**WORK TO COMPLETE:** Give every line of the data again, exactly.

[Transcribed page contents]
·····
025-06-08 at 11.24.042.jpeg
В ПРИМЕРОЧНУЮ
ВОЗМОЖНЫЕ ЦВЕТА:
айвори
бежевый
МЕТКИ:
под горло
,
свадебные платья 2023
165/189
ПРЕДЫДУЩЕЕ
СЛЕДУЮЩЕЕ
·····
**WRITTEN SOLUTION:**
025-06-08 at 11.24.042.jpeg
В ПРИМЕРОЧНУЮ
ВОЗМОЖНЫЕ ЦВЕТА:
айвори
бежевый
МЕТКИ:
под горло
,
свадебные платья 2023
165/189
ПРЕДЫДУЩЕЕ
СЛЕДУЮЩЕЕ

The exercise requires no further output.